At the last meeting of Dr. Lather's "Cultural Foundations" (aka. "Poststructuralism WHEE") class, we tried to summarize a method for poststructuralism. These are heuristics rather than algorithms; notes on "how to think poststructurally" are akin to notes on "how to write poetry" -- they're always incomplete fragments, but that doesn't mean they're not worth trying.

  1. Practice dialogic and reflexive engagement. You are not monologuing in a vacuum; rather, you are in conversation at all times. This is easy when speaking, but in writing and other media where we're trained to be "The Voice Of Truth" (as opposed to "A Voice of truth," or simply "a voice").
  2. Focus on margins and centers, intersections and crossroads. What do boundaries, positions relative to them, and deliberate efforts to remake them tell you about the evolution and construction of a culture?
  3. Refuse binaries. When you read a statement, think about the frame of mind it has been written within and against -- for instance, a paper might set up a "constructivism vs realism" fight, then have one or the other "win" the debate. Point out those binaries and how they contradict and destabilize each other.
  4. Focus on contradictory understandings. This is a continuation of #3. The world is tangled and messy; refuse metanarratives and avoid "tidy tales" of the "One Truth," especially when you point out binaries yourself. "Some people see a constructivism vs realism battle, but I see both of them as parts of a whole!" is a binary of your metanarrative vs "the old binary."
  5. Do justice to specificity. Ground theories in specifics and empirical data. (I want to add "...instead of going straight for the transferable generalization," but having just written #3 and #4, I hesitate.)
  6. Pay attention to layers of affects as a material force. In other words, people are embodied beings full of feelings. See what resonates for people as you study something ("Affect studies" is a field focused on this). If your audience resonates with "spirituality" in a way that's academically "improper," honor that, and honor the tension you hold in struggling to convey it to an academic audience. Howard S. Becker advised that if you couldn't write something, you could at least write about why you couldn't write it.

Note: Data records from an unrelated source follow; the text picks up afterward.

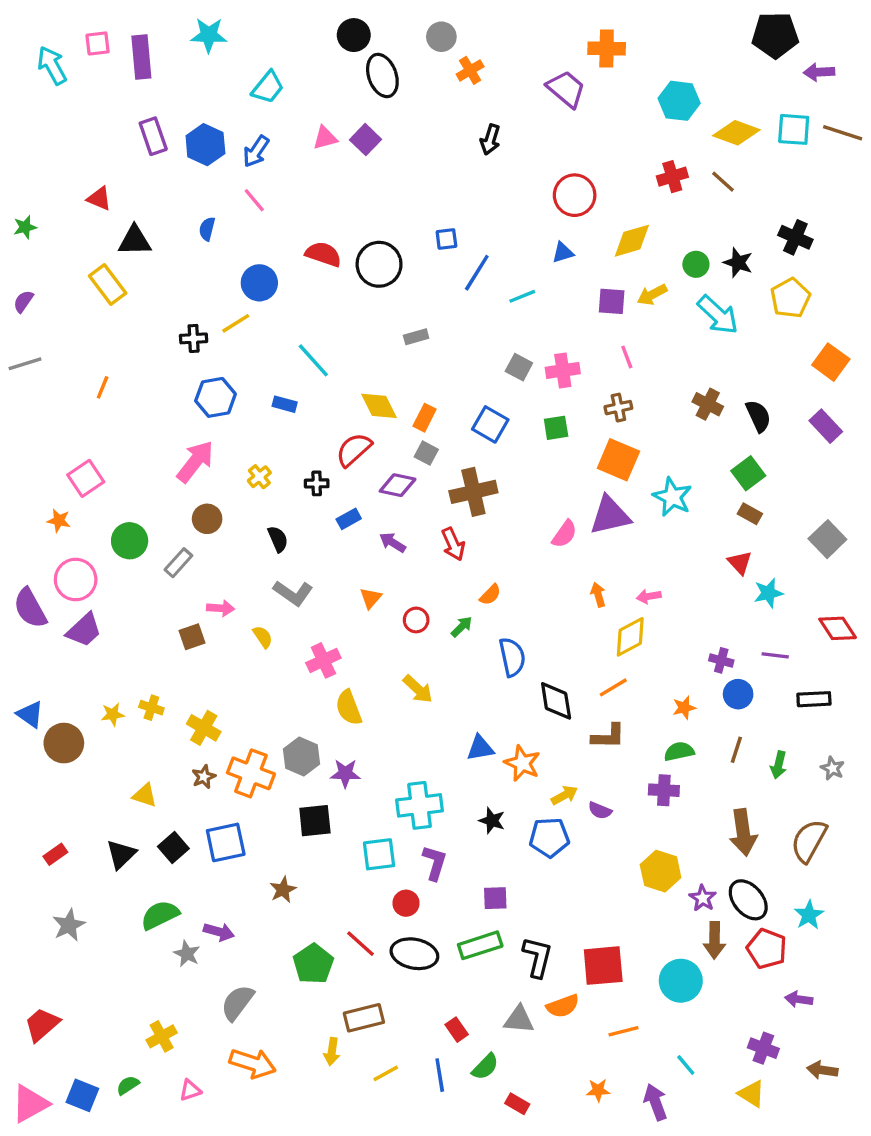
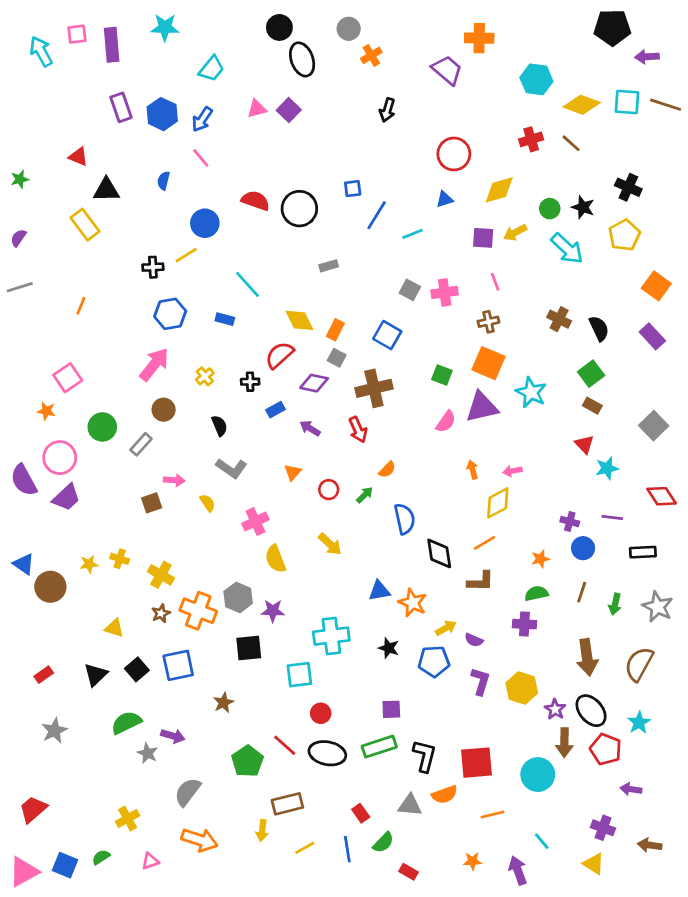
green square: (556, 428) -> (442, 375), moved, turned 30
gray star: (832, 768) -> (658, 607), size x1.6
purple L-shape: (435, 863) -> (480, 681), moved

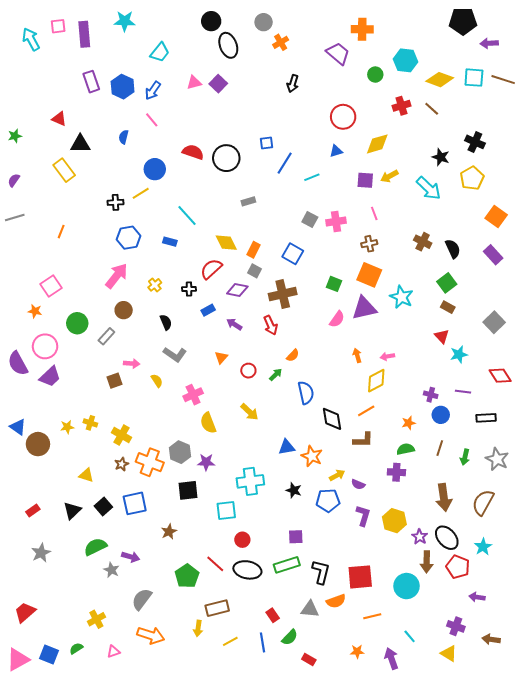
green circle: (550, 209) -> (375, 75), moved

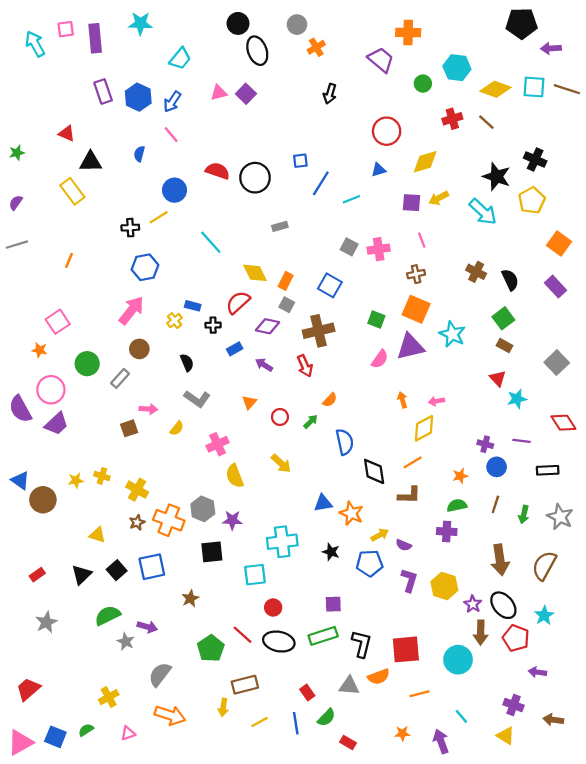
black star: (441, 157) -> (497, 177), size x1.4
blue rectangle: (170, 242) -> (193, 306), moved
yellow semicircle: (157, 381) -> (177, 428), turned 72

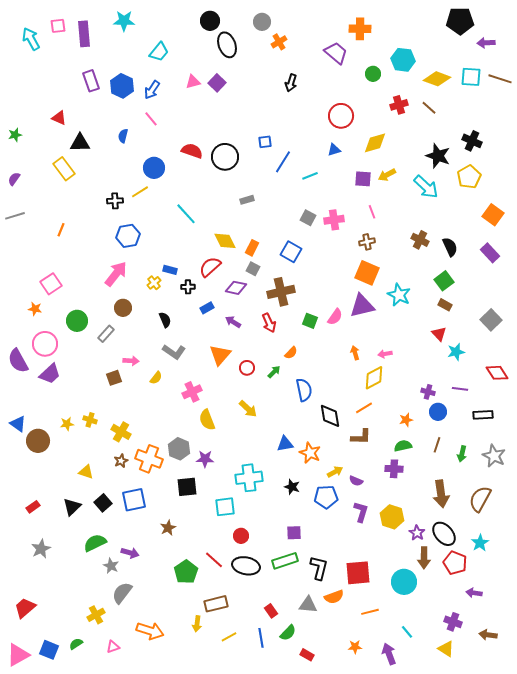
green square: (376, 319) -> (310, 321), moved
orange triangle: (249, 402) -> (220, 355), size x1.6
gray semicircle: (160, 674) -> (122, 593), moved

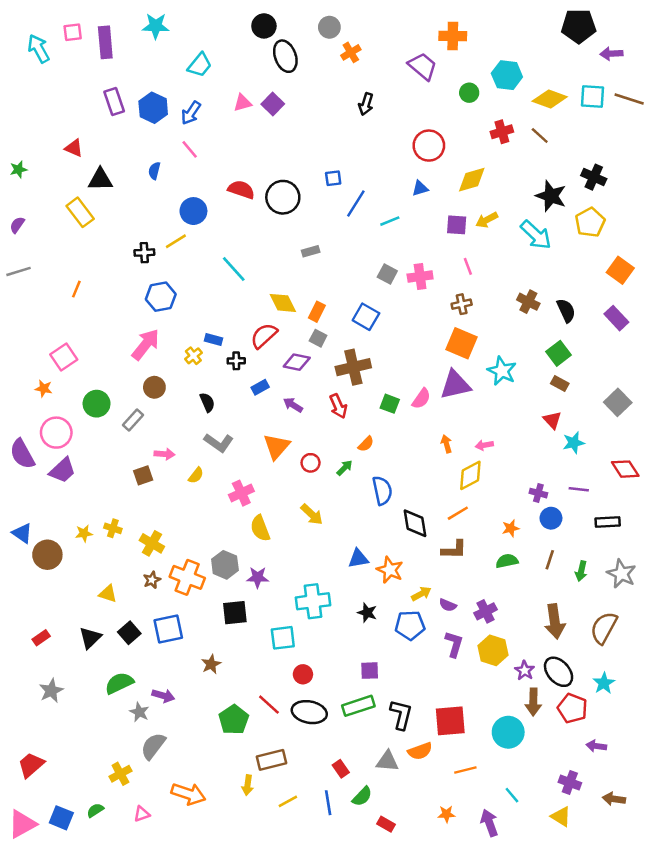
purple cross: (394, 469) -> (486, 611), moved, turned -30

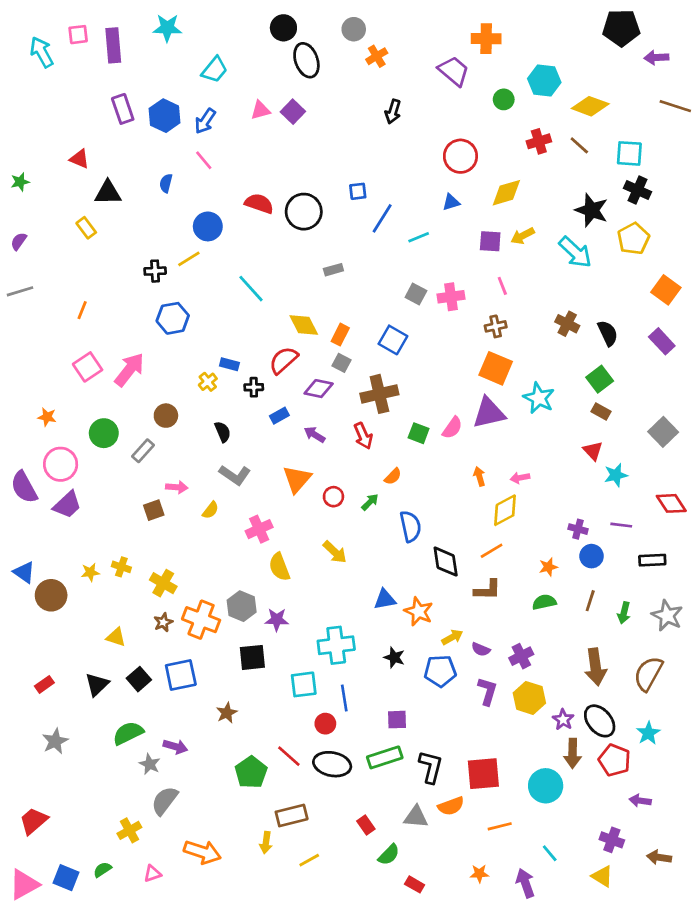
cyan square: (593, 96) -> (629, 153), moved
yellow rectangle: (80, 212) -> (86, 228), size x0.7
pink arrow: (146, 344) -> (129, 370), moved
pink square: (64, 357) -> (88, 367), moved
blue line: (328, 803) -> (344, 698), moved

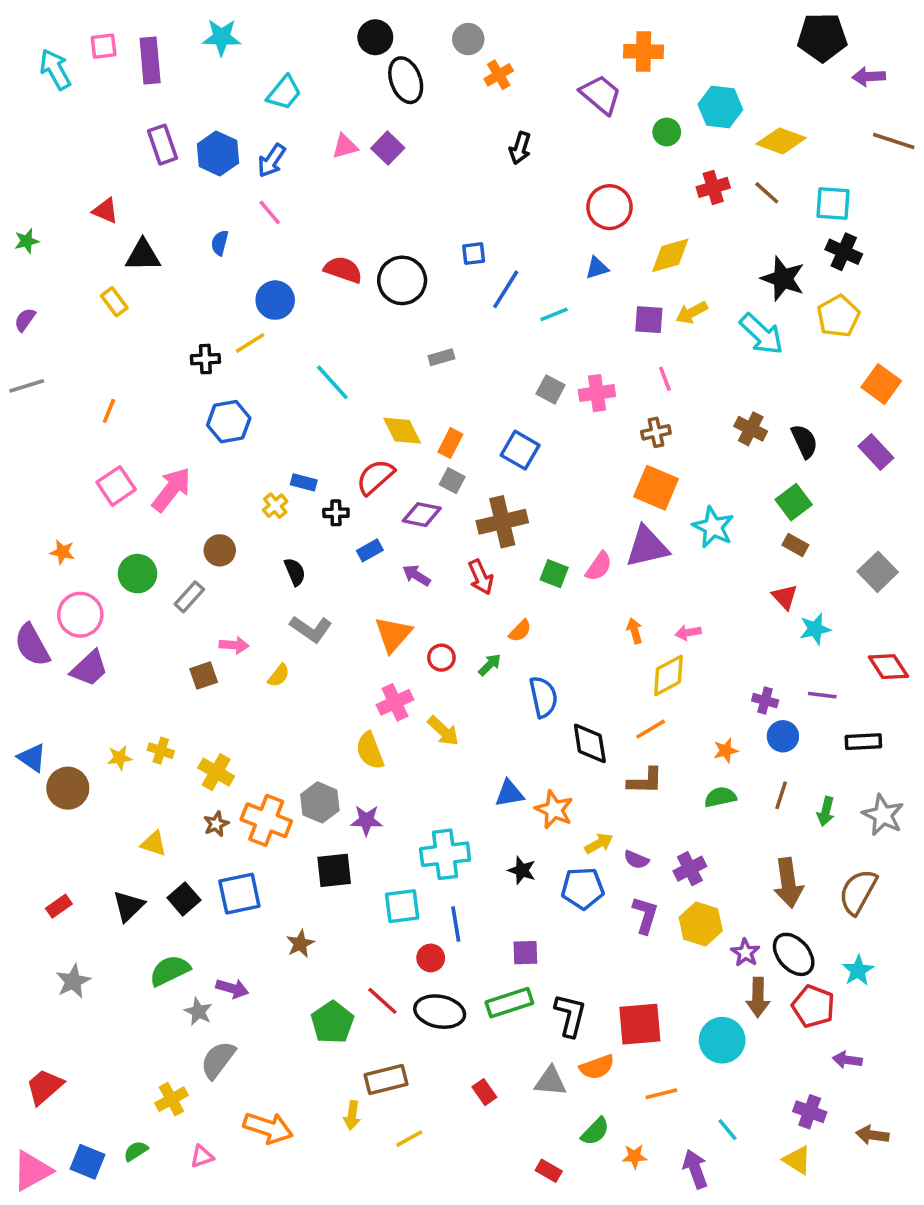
pink cross: (259, 529) -> (395, 702), moved
green semicircle: (389, 855) -> (595, 1131), moved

  7. Include the autobiographical in non-leaky ways. You're a character in the world and in your story, but you're not the diva of it; admit your perspective, but don't spew self-indulgence all over your writing.

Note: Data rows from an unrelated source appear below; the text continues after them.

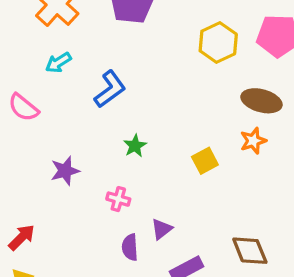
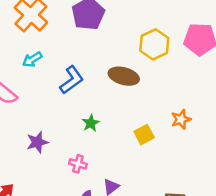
brown ellipse: (262, 101) -> (124, 76), moved

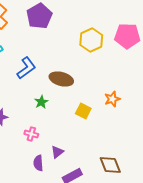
brown ellipse: (124, 76) -> (61, 79), moved
yellow square: (144, 135) -> (83, 111), turned -35

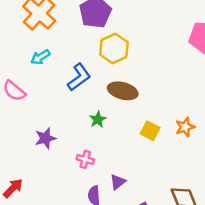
yellow hexagon: (91, 40) -> (114, 48), moved
orange star: (112, 99) -> (185, 127), moved

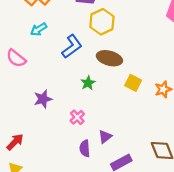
yellow square: (150, 131) -> (133, 83), moved
pink cross: (85, 159) -> (77, 117), turned 32

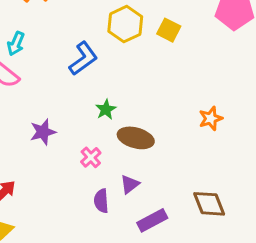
cyan arrow: (39, 29) -> (16, 44), moved, turned -35
brown ellipse: (109, 58) -> (136, 138), moved
yellow square: (133, 83) -> (169, 30), moved

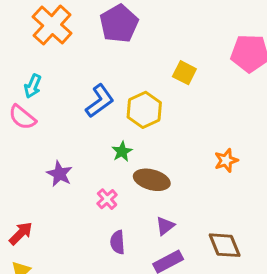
yellow hexagon: (125, 24) -> (144, 110), moved
purple star: (43, 132) -> (60, 174), turned -30
purple triangle: (130, 184) -> (165, 226), moved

  8. Do justice to difference.  Differences between things, within things, among things -- insert your favorite preposition here. This is a way to start breaking down metanarratives and start letting in multivocality.

This is hard. In fact, it's impossible. My writing of #1 already violates #3 and #4 ("monologuing in a vacuum" vs being "in conversation at all times" is a tidy tale). #3 and #4 contradict themselves ("refuse binaries" sets up a "binaries" vs "not-binaries" binary). But we try anyway -- the note on #5 is an attempt to use #1 in recognition of a violation of #3 and #4.